Stored data:
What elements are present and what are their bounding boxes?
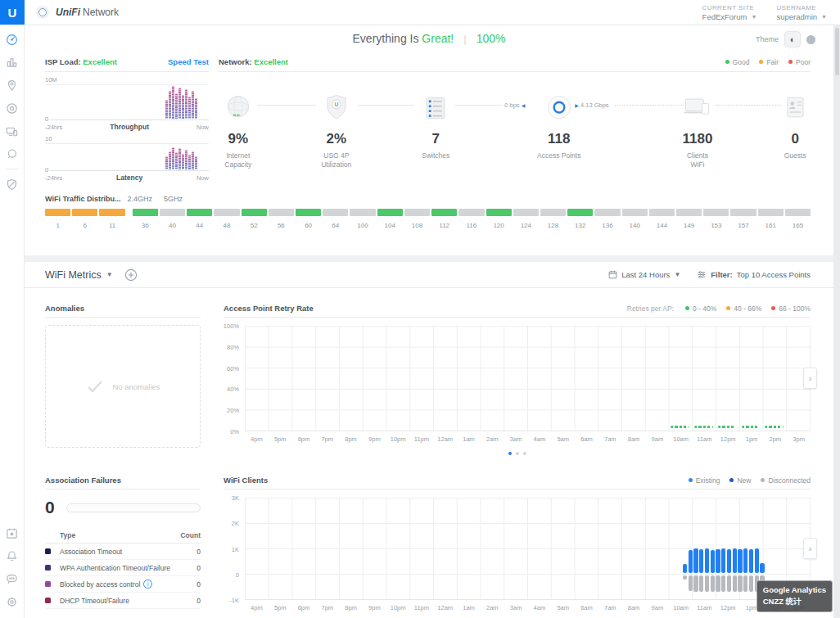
sidebar-item-insights[interactable] xyxy=(1,142,24,165)
client-bar[interactable] xyxy=(711,575,715,592)
guests-node[interactable]: 0 Guests xyxy=(746,79,840,160)
switches-node[interactable]: 7 Switches xyxy=(386,79,485,160)
channel-36[interactable]: 36 xyxy=(133,209,158,229)
table-row[interactable]: Association Timeout 0 xyxy=(45,544,201,560)
client-bar[interactable] xyxy=(705,548,709,573)
channel-140[interactable]: 140 xyxy=(622,209,648,229)
client-bar[interactable] xyxy=(760,563,764,573)
sidebar-item-map[interactable] xyxy=(1,74,24,97)
channel-165[interactable]: 165 xyxy=(785,209,811,229)
next-page-chevron[interactable]: › xyxy=(803,538,817,559)
channel-104[interactable]: 104 xyxy=(377,209,403,229)
client-bar[interactable] xyxy=(749,549,753,573)
client-bar[interactable] xyxy=(689,550,693,573)
client-bar[interactable] xyxy=(693,575,698,592)
channel-100[interactable]: 100 xyxy=(350,209,375,229)
channel-128[interactable]: 128 xyxy=(540,209,566,229)
metrics-dropdown-caret[interactable]: ▼ xyxy=(106,271,113,278)
client-bar[interactable] xyxy=(689,575,693,591)
channel-153[interactable]: 153 xyxy=(703,209,729,229)
time-range-selector[interactable]: Last 24 Hours ▼ xyxy=(608,270,680,279)
client-bar[interactable] xyxy=(721,575,725,592)
channel-52[interactable]: 52 xyxy=(242,209,267,229)
client-bar[interactable] xyxy=(699,549,703,573)
light-theme-button[interactable]: ◐ xyxy=(784,31,801,47)
sidebar-item-settings[interactable] xyxy=(1,590,24,613)
client-bar[interactable] xyxy=(727,549,731,573)
next-page-chevron[interactable]: › xyxy=(803,368,817,389)
channel-116[interactable]: 116 xyxy=(458,209,484,229)
client-bar[interactable] xyxy=(683,564,687,573)
client-bar[interactable] xyxy=(705,575,709,592)
client-bar[interactable] xyxy=(733,575,737,592)
channel-6[interactable]: 6 xyxy=(72,209,97,229)
retry-rate-segment[interactable] xyxy=(765,426,783,428)
scrollbar-thumb[interactable] xyxy=(835,28,839,75)
page-dot-1[interactable] xyxy=(508,452,512,455)
channel-11[interactable]: 11 xyxy=(99,209,124,229)
channel-40[interactable]: 40 xyxy=(160,209,185,229)
client-bar[interactable] xyxy=(743,548,747,573)
sidebar-item-threat-management[interactable] xyxy=(1,173,24,196)
client-bar[interactable] xyxy=(693,548,698,573)
username-selector[interactable]: USERNAME superadmin▼ xyxy=(776,4,827,21)
retry-rate-segment[interactable] xyxy=(742,426,760,428)
channel-108[interactable]: 108 xyxy=(404,209,430,229)
current-site-selector[interactable]: CURRENT SITE FedExForum▼ xyxy=(702,4,757,21)
client-bar[interactable] xyxy=(727,575,731,592)
client-bar[interactable] xyxy=(716,549,720,573)
channel-124[interactable]: 124 xyxy=(513,209,539,229)
filter-selector[interactable]: Filter: Top 10 Access Points xyxy=(697,270,811,279)
sidebar-item-alerts[interactable] xyxy=(1,544,24,567)
channel-120[interactable]: 120 xyxy=(486,209,512,229)
channel-1[interactable]: 1 xyxy=(45,209,70,229)
client-bar[interactable] xyxy=(738,549,742,573)
channel-161[interactable]: 161 xyxy=(758,209,784,229)
internet-node[interactable]: 9% InternetCapacity xyxy=(189,79,287,170)
retry-rate-segment[interactable] xyxy=(718,426,736,428)
sidebar-item-devices[interactable] xyxy=(1,97,24,120)
channel-56[interactable]: 56 xyxy=(269,209,294,229)
channel-132[interactable]: 132 xyxy=(567,209,593,229)
channel-48[interactable]: 48 xyxy=(214,209,239,229)
sidebar-item-clients[interactable] xyxy=(1,120,24,142)
speed-test-link[interactable]: Speed Test xyxy=(168,57,209,66)
client-bar[interactable] xyxy=(711,550,715,573)
retry-rate-segment[interactable] xyxy=(694,426,712,428)
client-bar[interactable] xyxy=(699,575,703,592)
scrollbar[interactable] xyxy=(833,25,840,618)
channel-149[interactable]: 149 xyxy=(676,209,702,229)
sidebar-item-events[interactable] xyxy=(1,521,24,544)
channel-136[interactable]: 136 xyxy=(594,209,620,229)
dark-theme-button[interactable] xyxy=(806,35,815,44)
channel-144[interactable]: 144 xyxy=(649,209,675,229)
channel-44[interactable]: 44 xyxy=(187,209,212,229)
ubiquiti-logo[interactable]: U xyxy=(0,0,25,25)
page-dot-2[interactable] xyxy=(516,452,519,455)
client-bar[interactable] xyxy=(738,575,742,592)
channel-64[interactable]: 64 xyxy=(323,209,348,229)
client-bar[interactable] xyxy=(683,575,687,580)
sidebar-item-chat[interactable] xyxy=(1,567,24,590)
sidebar-item-statistics[interactable] xyxy=(1,51,24,74)
channel-112[interactable]: 112 xyxy=(431,209,457,229)
retry-rate-segment[interactable] xyxy=(671,426,689,428)
client-bar[interactable] xyxy=(749,575,753,592)
client-bar[interactable] xyxy=(716,575,720,592)
client-bar[interactable] xyxy=(721,548,725,573)
gateway-node[interactable]: U 2% USG 4PUtilization xyxy=(287,79,386,170)
channel-60[interactable]: 60 xyxy=(296,209,321,229)
info-icon[interactable]: i xyxy=(143,580,152,589)
add-widget-button[interactable] xyxy=(124,268,138,282)
table-row[interactable]: DHCP Timeout/Failure 0 xyxy=(45,593,201,609)
table-row[interactable]: Blocked by access controli 0 xyxy=(45,576,201,593)
sidebar-item-dashboard[interactable] xyxy=(1,28,24,51)
access-points-node[interactable]: 118 Access Points xyxy=(510,79,608,160)
client-bar[interactable] xyxy=(743,575,747,592)
channel-157[interactable]: 157 xyxy=(730,209,756,229)
client-bar[interactable] xyxy=(755,548,759,573)
client-bar[interactable] xyxy=(733,548,737,573)
clients-node[interactable]: 1180 ClientsWiFi xyxy=(648,79,747,170)
table-row[interactable]: WPA Authentication Timeout/Failure 0 xyxy=(45,560,201,576)
page-dot-3[interactable] xyxy=(523,452,526,455)
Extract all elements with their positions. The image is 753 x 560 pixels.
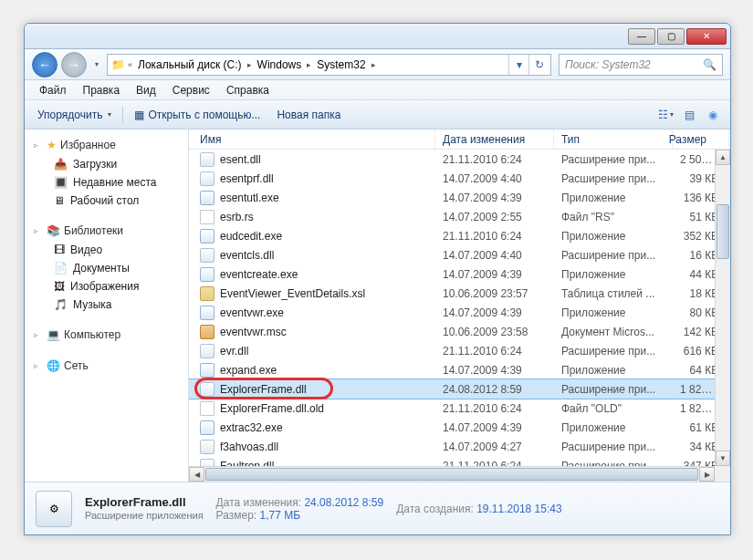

Your task: Every line above with the word "Points" is to be copied out.

Task result:
filter-selector[interactable]: Filter: Top 10 Access Points xyxy=(697,270,811,279)
access-points-node[interactable]: 118 Access Points xyxy=(510,79,608,160)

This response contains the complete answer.